Старого Наполеона вынесли на руках и оставили на скамеечке возле дома. Он смотрел на закат и медленно покрывался печалью. «Я так одинок», — думал он, — «Никто меня не понимает. Сохну тут от тоски. Как увидят меня сейчас, как налетят отовсюду, так ведь и заклюют вовсе. Эх, жизнь! Говорили, что любят меня, уважают! А на самом деле что? Так и норовят съесть живьём! Нет! Не вернусь домой! Лучше здесь в одиночестве исчахну! Бедненький я, бедненький!»
Так думал Наполеон, пока к нему не подкрались. А тут ещё, как назло, у него от горя–печали бдительность притупилась, потопталась она, потерянная, и ушла. К тем, кто её способен оценить по достоинству! Она бы так и сказала Наполеону, если бы он хоть какое–то внимание ей уделил.

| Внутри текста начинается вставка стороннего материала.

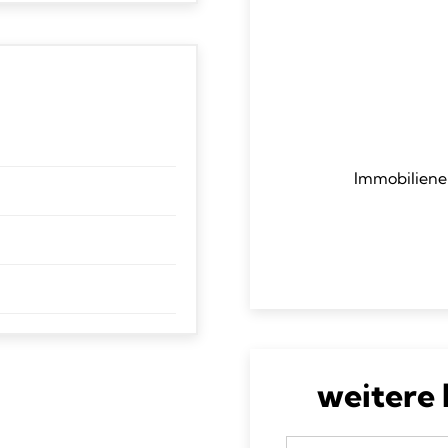
Immobiliene
weitere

В общем, ушла бдительность, а подкравшиеся — тут же выскочили из засады и почти вежливо говорят ему:
— Руки вверх!
— Какие руки, ребята? У меня и ног–то нет!
— Как нет? Ты кто?
— Я? Наполеон.
— Бутерброд, что ли?
— Нет, пирожное.
— А–а–а! Вот оно что! Ну, мы тебя съедим.
— Не ешьте меня. Я старый.
— Так что ж ты тут тогда сидишь? Людей травить собрался? Как не стыдно. Постеснялся бы в таком–то возрасте!
— Мне грустно. Я печалью покрылся, разве не видите?
— Ого! И правда. Пойдём–ка мы лучше отсюда…
И тут они, действительно, ушли. Но если не везёт, то уж не везёт по–крупному. Только собрался старый Наполеон сохнуть, как на него начали падать крупные неприятности. А кому приятно, когда дождик капает? Совсем у Наполеона нервы сдали! Мякнуть начал и смываться. Сначала были крупные отдельные капли, а потом: как хлынуло, как понесло!.. Нет, не как из–под крана, а скорее, как из брандспойта.
Через несколько минут всё кончилось: и ливень, и Наполеон. И никто его не съел. И скамейка чистая. И тоска куда–то растворилась. Плывут ночные облачка по небу. Свежо. Хорошо.